About this exercise:
The whole listing, exactly as given: write it out, leaving out each image.

*** Opening of Supplied records ***

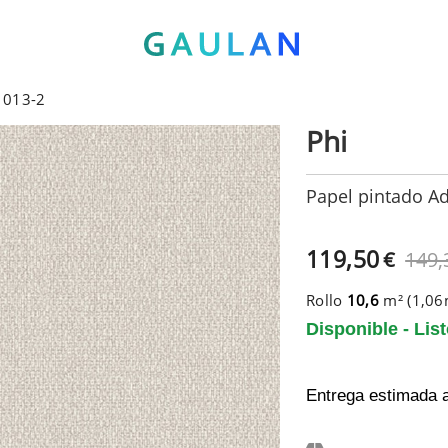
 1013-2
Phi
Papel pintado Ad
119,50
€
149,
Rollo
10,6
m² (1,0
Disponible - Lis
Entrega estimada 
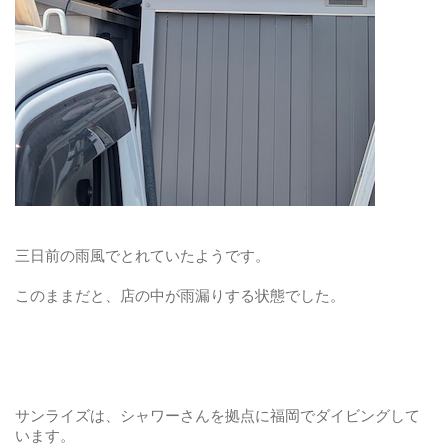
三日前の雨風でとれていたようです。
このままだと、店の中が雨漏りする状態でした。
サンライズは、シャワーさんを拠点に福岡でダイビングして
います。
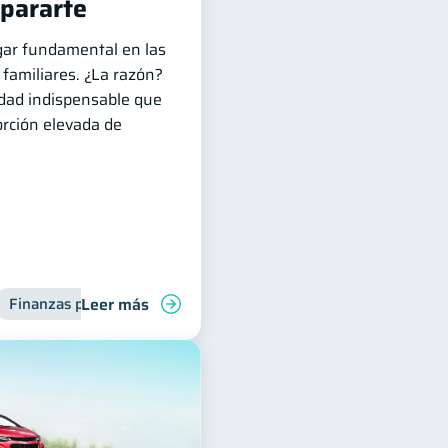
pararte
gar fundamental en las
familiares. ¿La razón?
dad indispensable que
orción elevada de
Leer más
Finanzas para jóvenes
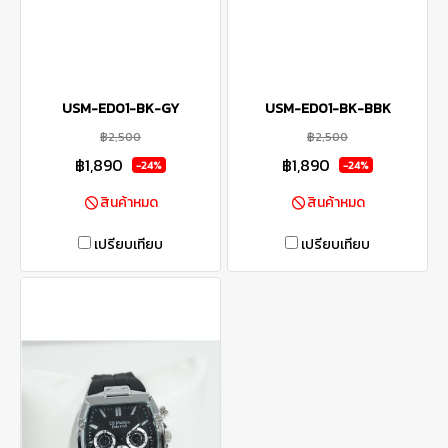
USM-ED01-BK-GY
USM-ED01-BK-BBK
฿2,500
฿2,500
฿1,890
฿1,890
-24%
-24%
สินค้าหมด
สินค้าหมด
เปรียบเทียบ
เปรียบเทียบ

*** Close of Supplied records ***

Answer to the exercise:
 1013-2
Phi
Papel pintado Ad
119,50
€
149,
Rollo
10,6
m² (1,0
Disponible - Lis
Entrega estimada 
三日前の雨風でとれていたようです。
このままだと、店の中が雨漏りする状態でした。
サンライズは、シャワーさんを拠点に福岡でダイビングして
います。
pararte
gar fundamental en las
familiares. ¿La razón?
dad indispensable que
orción elevada de
Leer más
Finanzas para jóvenes
USM-ED01-BK-GY
USM-ED01-BK-BBK
฿2,500
฿2,500
฿1,890
฿1,890
-24%
-24%
สินค้าหมด
สินค้าหมด
เปรียบเทียบ
เปรียบเทียบ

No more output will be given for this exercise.